America / Foreign Policy

What is wrong with U.S policy towards Latin America?

Almost two weeks ago the president delivered the State of the Union and talked about many of the domestic issues affecting us today and how he intends to solve them. The president only talked about foreign policy towards the end of his speech and mentioned every single region of the world, except Latin America. Sadly, president Obama is not the first United States president to omit Latin America from his speeches, although I hope he will be the last. The region, which the United States often tends to forget, belongs to The Americas provides the highest number of immigrants and makes up a significant share of U.S trade.

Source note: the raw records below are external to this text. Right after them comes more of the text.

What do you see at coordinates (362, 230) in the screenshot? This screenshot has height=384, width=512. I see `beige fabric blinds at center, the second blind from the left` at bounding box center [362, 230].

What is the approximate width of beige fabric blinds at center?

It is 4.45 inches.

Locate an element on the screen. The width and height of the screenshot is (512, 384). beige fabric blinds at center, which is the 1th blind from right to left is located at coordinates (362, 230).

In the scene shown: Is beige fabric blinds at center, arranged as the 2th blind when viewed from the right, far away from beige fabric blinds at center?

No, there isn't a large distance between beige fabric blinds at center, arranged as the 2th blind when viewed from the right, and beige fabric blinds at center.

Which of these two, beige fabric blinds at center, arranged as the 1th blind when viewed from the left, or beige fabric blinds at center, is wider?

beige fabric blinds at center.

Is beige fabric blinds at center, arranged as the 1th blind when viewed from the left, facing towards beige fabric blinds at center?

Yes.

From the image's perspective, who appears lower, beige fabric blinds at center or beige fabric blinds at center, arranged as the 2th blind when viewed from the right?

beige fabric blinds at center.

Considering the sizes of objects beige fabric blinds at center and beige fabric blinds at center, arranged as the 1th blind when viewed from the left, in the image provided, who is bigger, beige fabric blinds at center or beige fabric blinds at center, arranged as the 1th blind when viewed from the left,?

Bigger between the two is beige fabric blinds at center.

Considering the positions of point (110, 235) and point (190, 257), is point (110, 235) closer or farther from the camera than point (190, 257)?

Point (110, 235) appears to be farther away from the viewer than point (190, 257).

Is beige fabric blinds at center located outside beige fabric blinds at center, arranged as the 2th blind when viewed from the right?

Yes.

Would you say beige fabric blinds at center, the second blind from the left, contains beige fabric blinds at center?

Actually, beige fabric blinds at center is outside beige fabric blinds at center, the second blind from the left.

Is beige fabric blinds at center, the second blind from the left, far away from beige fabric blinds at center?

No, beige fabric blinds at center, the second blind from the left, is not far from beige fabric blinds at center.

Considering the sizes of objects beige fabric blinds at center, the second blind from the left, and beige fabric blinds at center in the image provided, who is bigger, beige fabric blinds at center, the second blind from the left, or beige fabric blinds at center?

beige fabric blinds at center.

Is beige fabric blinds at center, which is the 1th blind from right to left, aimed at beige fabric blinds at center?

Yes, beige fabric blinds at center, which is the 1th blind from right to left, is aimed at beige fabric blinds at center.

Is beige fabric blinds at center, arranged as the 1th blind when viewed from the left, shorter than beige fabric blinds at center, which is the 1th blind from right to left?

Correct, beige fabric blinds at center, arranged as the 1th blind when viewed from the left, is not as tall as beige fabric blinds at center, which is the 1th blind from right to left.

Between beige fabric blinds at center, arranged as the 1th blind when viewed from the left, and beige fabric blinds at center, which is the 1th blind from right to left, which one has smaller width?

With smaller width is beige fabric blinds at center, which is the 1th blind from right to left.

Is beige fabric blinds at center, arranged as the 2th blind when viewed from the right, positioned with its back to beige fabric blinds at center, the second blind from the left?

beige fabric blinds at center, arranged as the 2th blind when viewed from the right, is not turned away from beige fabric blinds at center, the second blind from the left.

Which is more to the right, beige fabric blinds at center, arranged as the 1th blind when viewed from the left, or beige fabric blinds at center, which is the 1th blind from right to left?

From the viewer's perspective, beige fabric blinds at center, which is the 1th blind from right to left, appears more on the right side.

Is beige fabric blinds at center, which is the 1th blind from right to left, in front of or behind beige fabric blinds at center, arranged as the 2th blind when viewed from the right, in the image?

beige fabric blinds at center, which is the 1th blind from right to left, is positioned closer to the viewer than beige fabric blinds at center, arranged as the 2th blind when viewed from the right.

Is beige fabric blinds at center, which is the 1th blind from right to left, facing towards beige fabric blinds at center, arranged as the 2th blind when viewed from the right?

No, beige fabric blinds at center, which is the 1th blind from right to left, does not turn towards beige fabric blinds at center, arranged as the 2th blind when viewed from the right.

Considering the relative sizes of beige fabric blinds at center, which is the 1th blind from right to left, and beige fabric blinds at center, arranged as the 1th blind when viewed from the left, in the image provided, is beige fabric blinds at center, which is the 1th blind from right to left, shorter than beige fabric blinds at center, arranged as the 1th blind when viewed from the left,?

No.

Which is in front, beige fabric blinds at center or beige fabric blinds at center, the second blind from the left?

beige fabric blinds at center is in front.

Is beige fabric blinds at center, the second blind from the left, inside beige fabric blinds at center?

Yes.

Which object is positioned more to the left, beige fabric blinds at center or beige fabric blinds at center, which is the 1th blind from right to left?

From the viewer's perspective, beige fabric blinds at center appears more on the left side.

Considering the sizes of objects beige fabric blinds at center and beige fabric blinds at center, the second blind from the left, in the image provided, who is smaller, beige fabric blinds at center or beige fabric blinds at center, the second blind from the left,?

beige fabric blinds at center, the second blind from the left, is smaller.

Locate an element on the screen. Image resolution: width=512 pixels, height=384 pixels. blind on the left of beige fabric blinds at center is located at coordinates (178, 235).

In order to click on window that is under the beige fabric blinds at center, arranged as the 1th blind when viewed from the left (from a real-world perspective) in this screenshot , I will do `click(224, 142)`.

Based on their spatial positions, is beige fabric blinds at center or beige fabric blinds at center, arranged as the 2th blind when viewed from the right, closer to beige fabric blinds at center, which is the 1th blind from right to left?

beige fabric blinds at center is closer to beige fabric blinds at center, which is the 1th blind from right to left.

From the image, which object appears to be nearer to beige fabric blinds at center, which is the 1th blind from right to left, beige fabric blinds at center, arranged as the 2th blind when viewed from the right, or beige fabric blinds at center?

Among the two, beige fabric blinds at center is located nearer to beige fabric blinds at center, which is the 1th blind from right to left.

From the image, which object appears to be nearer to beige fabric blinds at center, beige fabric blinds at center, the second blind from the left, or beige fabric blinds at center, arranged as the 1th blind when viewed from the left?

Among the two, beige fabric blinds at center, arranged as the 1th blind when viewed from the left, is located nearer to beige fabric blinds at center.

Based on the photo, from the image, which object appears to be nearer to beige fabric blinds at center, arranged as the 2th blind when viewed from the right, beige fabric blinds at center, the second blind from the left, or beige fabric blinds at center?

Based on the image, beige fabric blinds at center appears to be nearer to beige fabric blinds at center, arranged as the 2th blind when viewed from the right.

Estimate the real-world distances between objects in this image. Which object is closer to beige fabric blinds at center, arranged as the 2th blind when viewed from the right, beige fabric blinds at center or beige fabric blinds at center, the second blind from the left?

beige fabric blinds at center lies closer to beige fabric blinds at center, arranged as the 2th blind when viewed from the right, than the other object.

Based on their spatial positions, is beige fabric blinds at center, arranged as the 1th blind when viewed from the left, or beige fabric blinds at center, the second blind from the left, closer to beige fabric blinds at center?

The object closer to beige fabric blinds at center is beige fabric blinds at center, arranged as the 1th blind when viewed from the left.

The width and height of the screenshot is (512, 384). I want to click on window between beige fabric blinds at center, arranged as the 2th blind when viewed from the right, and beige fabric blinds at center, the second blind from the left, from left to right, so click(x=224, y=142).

The United States has become highly unpopular in the region and part of the reason why has to do with the way the United States refers to Latin Americans. A Latin American probably knows the United States as the country that deposed four legitimate governments and imposed, by force, the Free Trade Area of the Americas. There is something in our politicians’ speeches that make them sound as if people from Europe, Asia and even those in the Middle East are civilized enough to compromise with the U.S. However, when it comes to Latin America, the United States almost always offers an ultimatum and leaves no room for dissent.

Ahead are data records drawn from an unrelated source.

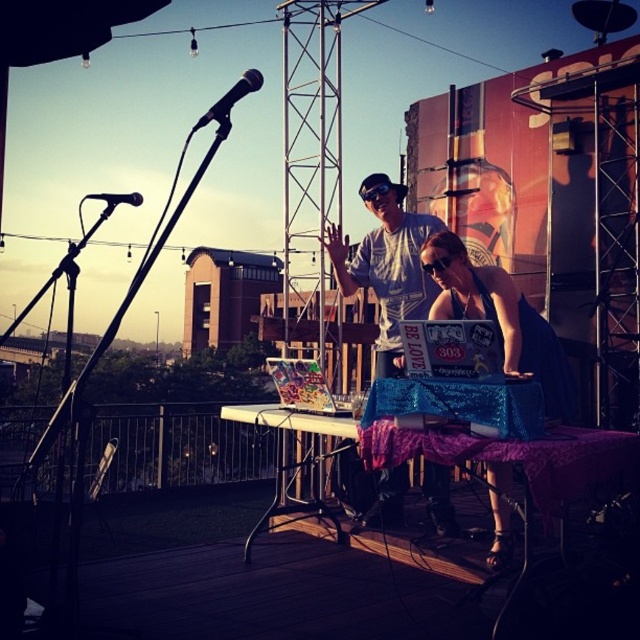 Question: Does black matte microphone at upper center have a greater width compared to black matte microphone at upper left?

Choices:
 (A) no
 (B) yes

Answer: (A)

Question: Which object is closer to the camera taking this photo?

Choices:
 (A) matte white t-shirt at center
 (B) shiny black dress at center
 (C) black matte microphone at upper left
 (D) black matte microphone at upper center

Answer: (D)

Question: Which object is positioned closest to the black matte microphone at upper left?

Choices:
 (A) black matte microphone at upper center
 (B) shiny black dress at center

Answer: (A)

Question: Observing the image, what is the correct spatial positioning of shiny black dress at center in reference to black matte microphone at upper left?

Choices:
 (A) above
 (B) below

Answer: (B)

Question: Is matte white t-shirt at center further to the viewer compared to shiny black dress at center?

Choices:
 (A) yes
 (B) no

Answer: (A)

Question: Considering the real-world distances, which object is closest to the matte white t-shirt at center?

Choices:
 (A) black matte microphone at upper center
 (B) black matte microphone at upper left

Answer: (A)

Today, Latin America is the world’s region with the highest concentration of leftist governments. Nicaragua, Argentina, Ecuador, Venezuela and Bolivia have governments that in the past conformed to U.S petitions but that today have radicalized their anti – neoliberalism and anti – U.S interventionism. Although some don’t want to hear it, the United States is mostly to blame for this. Argentina, Mexico and Chile are examples of countries that are constantly sanctioned by the IMF and the United States in spite of following the ideal neo liberal receipt prescribed by the United States, which has failed every time.

Perhaps the saddest thing is to see this administration distancing itself from the region by alluding to free trade agreements with Europe while in Latin America only a small number of countries have a free trade agreement with us. Mexico is the only Latin American country enjoying privileged economic relations with the United States, absorbing more than 58% of the entire region’s trade. The most outrageous number is easily calculated with some elementary math; the remaining 42% of trade is split between the other 23 countries of Latin America.

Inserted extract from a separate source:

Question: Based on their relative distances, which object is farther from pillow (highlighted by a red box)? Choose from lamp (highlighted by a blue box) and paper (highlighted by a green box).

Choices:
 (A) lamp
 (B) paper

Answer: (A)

Two years ago the Spanish-speaking network Univision broadcast an investigative report showing links between terrorist groups trying to infiltrate U.S nuclear facilities and the Venezuelan ambassador Livia Acosta in Miami. The report culminated in a federal investigation that found evidence of the Iranian influence in more than three countries in the region. Another scary aspect of this isolation that will haunt us soon is the declining influence of the Organization of American States and the Inter- American Human Rights Commission.

In 2005, Venezuela launched the Bolivarian Alternative for the people of the Americas Organization and in 2011 the Community of Caribbean and Latin American States, which replaced the OAS as the most important multinational organization in the Americas. The CCLAS does not include the United States and Canada and its constitution clearly deviates from U.S policy recommendations. One of the organization’s objectives is to form an alliance with the European Union in order to replace the U.S dollar as the dominant currency and to reduce dependency on U.S exports.

President Obama made a big mistake by not referring to Latin America in his speech. The president, his cabinet and the U.S government in general are clearly not paying too much attention to what happens south of their border. A region from which millions of U.S citizens can trace their ancestry and that is very proximate to America must be a priority for the United States.

Now is the time to treat Latin America as a grown up adult and not as a child who is waiting for orders and punishments. Maybe this time it is America who needs to learn something from its neighbors.